● **SOURCE DATA**:
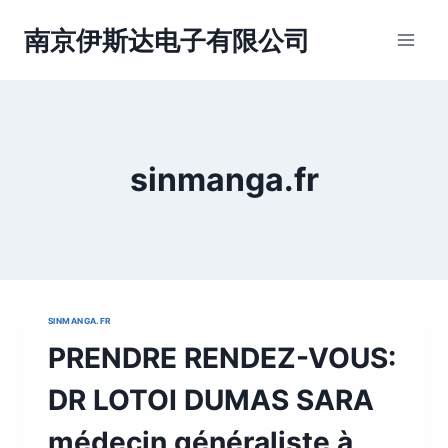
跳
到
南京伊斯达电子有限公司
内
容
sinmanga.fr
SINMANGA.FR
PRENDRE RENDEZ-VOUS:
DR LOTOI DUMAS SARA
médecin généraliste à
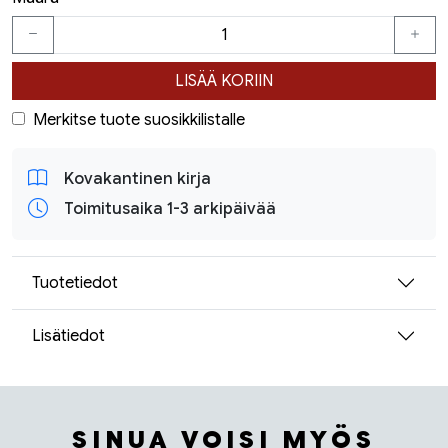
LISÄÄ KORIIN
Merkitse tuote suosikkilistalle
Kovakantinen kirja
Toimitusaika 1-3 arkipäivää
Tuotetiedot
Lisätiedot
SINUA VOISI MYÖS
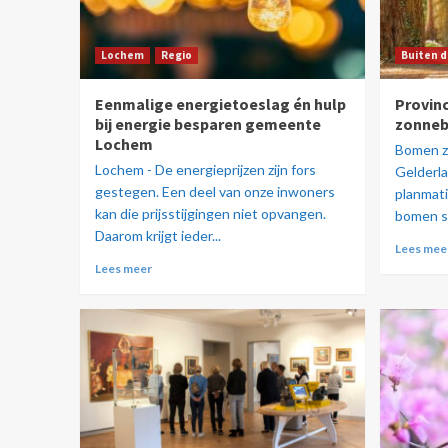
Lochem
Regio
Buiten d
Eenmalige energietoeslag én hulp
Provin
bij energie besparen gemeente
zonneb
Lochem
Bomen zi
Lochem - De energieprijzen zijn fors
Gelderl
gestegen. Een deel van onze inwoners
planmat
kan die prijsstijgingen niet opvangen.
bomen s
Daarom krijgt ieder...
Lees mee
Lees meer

---

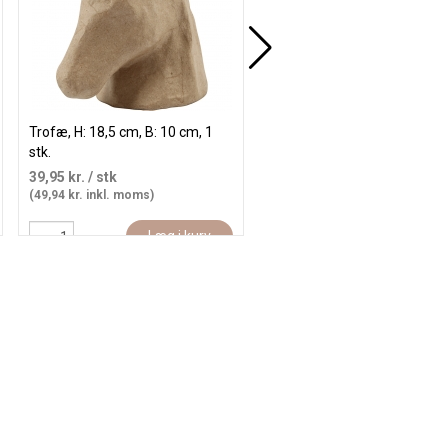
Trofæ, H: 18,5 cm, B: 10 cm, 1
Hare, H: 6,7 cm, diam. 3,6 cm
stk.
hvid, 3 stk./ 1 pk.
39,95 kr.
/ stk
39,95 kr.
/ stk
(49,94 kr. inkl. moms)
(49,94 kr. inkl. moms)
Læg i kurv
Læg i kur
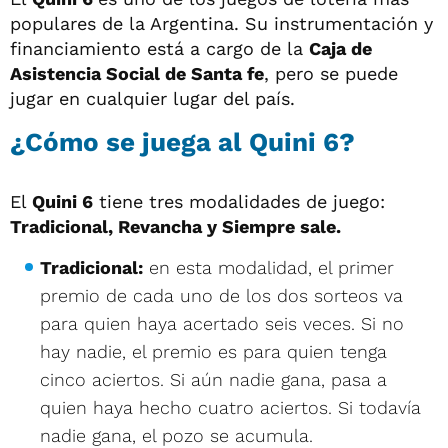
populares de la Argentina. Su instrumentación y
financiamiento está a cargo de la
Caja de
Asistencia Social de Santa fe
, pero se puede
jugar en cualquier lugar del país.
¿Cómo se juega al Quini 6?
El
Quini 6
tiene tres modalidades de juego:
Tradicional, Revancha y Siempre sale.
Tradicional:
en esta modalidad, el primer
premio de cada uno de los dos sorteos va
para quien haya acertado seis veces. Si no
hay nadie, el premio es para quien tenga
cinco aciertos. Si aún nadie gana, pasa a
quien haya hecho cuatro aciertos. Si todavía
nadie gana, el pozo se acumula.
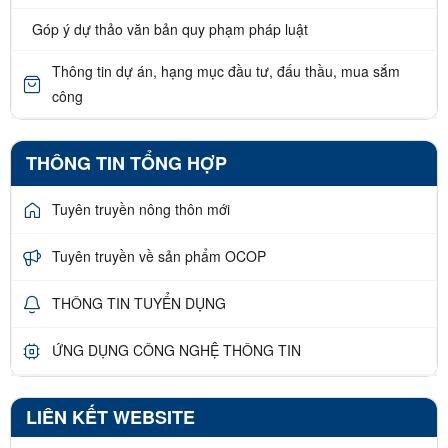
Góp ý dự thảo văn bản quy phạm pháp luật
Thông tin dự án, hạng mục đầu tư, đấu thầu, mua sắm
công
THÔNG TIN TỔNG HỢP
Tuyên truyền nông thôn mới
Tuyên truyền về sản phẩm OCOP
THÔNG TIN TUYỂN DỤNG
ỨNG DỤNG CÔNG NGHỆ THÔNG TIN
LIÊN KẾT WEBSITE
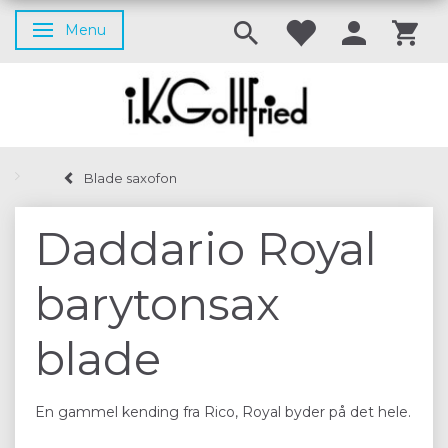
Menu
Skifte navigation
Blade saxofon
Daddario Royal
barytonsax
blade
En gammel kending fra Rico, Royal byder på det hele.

● **HOW TO COMPLETE THIS TASK**: Copy out, from the data above, each line where the string "haya" is present.

● **WRITTEN SOLUTION**:
para quien haya acertado seis veces. Si no
quien haya hecho cuatro aciertos. Si todavía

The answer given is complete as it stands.